While publishers have been perfecting the fine art of doing more with less (or sometimes less with less), vigorous competitors like Groupon and Yelp have been filling their coffers at the IPO window to pursue ever more local ad dollars. And that’s not to mention such big kahunas as Google and Facebook, the latter of which will add tens of billions to its marketing war chest when it goes public in the very near future.

You can't begrudge beleaguered publishers for wanting to pop a cork if they happen to have a positive first quarter. In light of the gathering competitive assault, however, they would be wise to choose inexpensive vintages and put the balance of their extra profits into beefing up their digital offerings.


Thursday, March 01, 2012

So long again, Chicago Daily News

On March 4, 1978, the presses fell silent for the last time at the Chicago Daily News, an iconic and crusading newspaper that was unable to adapt to changing times. The following article, which originally appeared here in 2005, is reprinted as a reminder of what happens when a paper runs out of readers, revenues and ideas at the same time.

"It's fun being the publisher when things are going well," squeaked the young man who stumbled awkwardly to the top of a battered desk in the unusually silent newsroom of the Chicago Daily News. "But it's no fun today."

Swallowing a nervous giggle, Marshall Field V cleared his throat and read the assembled staff the short, typewritten death warrant of one of the most distinguished newspapers in American history.

An agonizing month later, on March 4, 1978, the Daily News signed off with the jaunty banner, "So long, Chicago."

The line was written by the late nightside copy desk chief, Tom Gavagan, a chain-smoking, working-class Irishman who seemed to own only two shirts -- one in burnt orange, the other in avocado green. The tears in Gav's eyes weren't from the smoke.

Although it happened 27 years ago, the story is worth telling today, because many of the zany, brainy people who made that paper sing aren't here to talk about it any more. They were my mentors, comrades and friends, and I cherish their memories.

But this isn't just ancient history. It is a valuable reminder to today's media companies of what happens when you run out of readers, revenues and ideas all at the same time.

The Daily News, like most afternoon newspapers, succumbed at the age of 102 to a declining audience and rising expenses.

Its readers had moved on. On to the suburbs, where delivery trucks couldn't reach them with a paper that didn't come off the press until afternoon. On to the sofa, where they favored Three's Company on television.

There were no home computers, no Internet, no iPods and no cellphones to get between our readers and us in 1978. Still, circulation dropped. The management was changed. Circulation dropped. We redesigned the paper. Circulation dropped. We tinkered with the product. Circulation dropped.

In the end, there was nothing left to do. Some 300 people lost their jobs, and Chicago lost a great newspaper.
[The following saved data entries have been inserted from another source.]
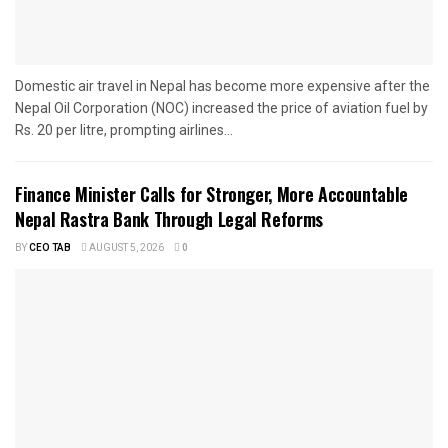
Domestic air travel in Nepal has become more expensive after the
Nepal Oil Corporation (NOC) increased the price of aviation fuel by
Rs. 20 per litre, prompting airlines...
Finance Minister Calls for Stronger, More Accountable
Nepal Rastra Bank Through Legal Reforms
BY
CEO TAB
AUGUST 5, 2026
0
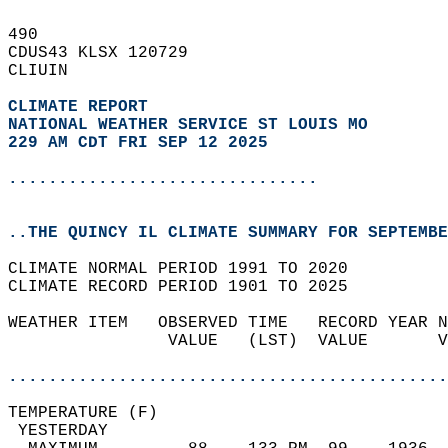
490   
CDUS43 KLSX 120729  
CLIUIN  
CLIMATE REPORT 
NATIONAL WEATHER SERVICE ST LOUIS MO
229 AM CDT FRI SEP 12 2025
...............................
..THE QUINCY IL CLIMATE SUMMARY FOR SEPTEMBE
CLIMATE NORMAL PERIOD 1991 TO 2020  
CLIMATE RECORD PERIOD 1901 TO 2025  
WEATHER ITEM   OBSERVED TIME   RECORD YEAR N
                VALUE   (LST)  VALUE       V
                                            
............................................
TEMPERATURE (F)                             
 YESTERDAY                                  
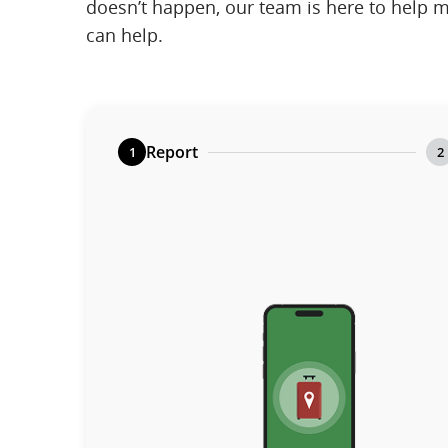
doesn’t happen, our team is here to help m
can help.
Report
1
2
The Daily News, in its best days, was a cutting-edge conscience in conservative Chicago, a husky, brawling town that wasn't always ready for reform. The paper stood fast against official incompetence and government corruption and stood tall for civil rights and the little guy. For years, the Daily News stubbornly held its price to a penny, so as to be affordable to laborers heading home from work.
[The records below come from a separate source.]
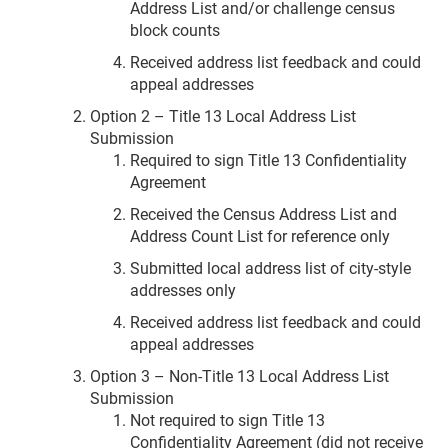
Address List and/or challenge census
block counts
Received address list feedback and could
appeal addresses
Option 2 – Title 13 Local Address List
Submission
Required to sign Title 13 Confidentiality
Agreement
Received the Census Address List and
Address Count List for reference only
Submitted local address list of city-style
addresses only
Received address list feedback and could
appeal addresses
Option 3 – Non-Title 13 Local Address List
Submission
Not required to sign Title 13
Confidentiality Agreement (did not receive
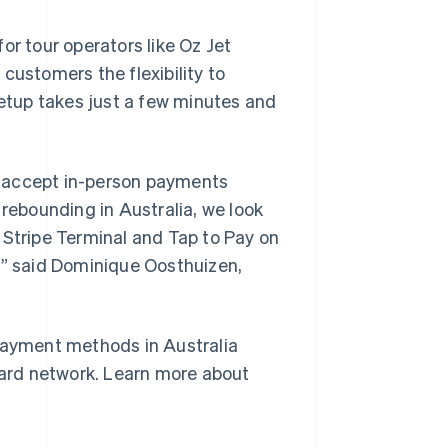
or tour operators like Oz Jet
s customers the flexibility to
tup takes just a few minutes and
to accept in-person payments
 rebounding in Australia, we look
Singapore
English
简体中文
 Stripe Terminal and Tap to Pay on
Slovakia
,” said Dominique Oosthuizen,
English
Slovenia
English
Italiano
Spain
 payment methods in Australia
Español
English
Sweden
 card network. Learn more about
Svenska
English
Switzerland
Deutsch
Français
Italiano
English
Thailand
It was one of the first newspapers to have foreign correspondents, to print photographs or to cover that new-fangled medium, radio. Its widely syndicated coverage won 13 Pulitzer Prizes, including three for meritorious public service.
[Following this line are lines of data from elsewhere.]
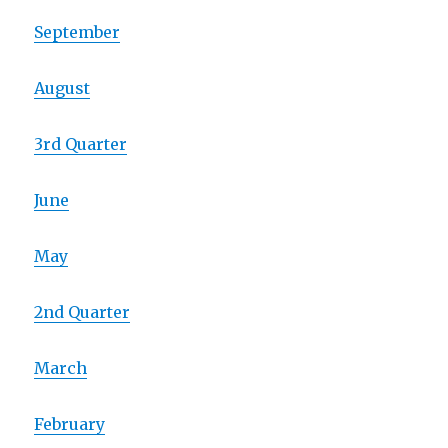
September
August
3rd Quarter
June
May
2nd Quarter
March
February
The Daily News cultivated a limitless array of talent over a century, including Eugene Field, George Ade, Ben Hecht, Finley Peter Dunne, Carl Sandburg, Peter Lisagor, M.W. Newman, Lu Palmer, Lois Wille and our latter-day franchise player, Mike Royko.

The list is too long to print here. But the Daily News, in its classy way, printed the name of everyone working on the staff on the day the paper folded.

My name was on that list. It remains one of proudest, and saddest, moments of my life.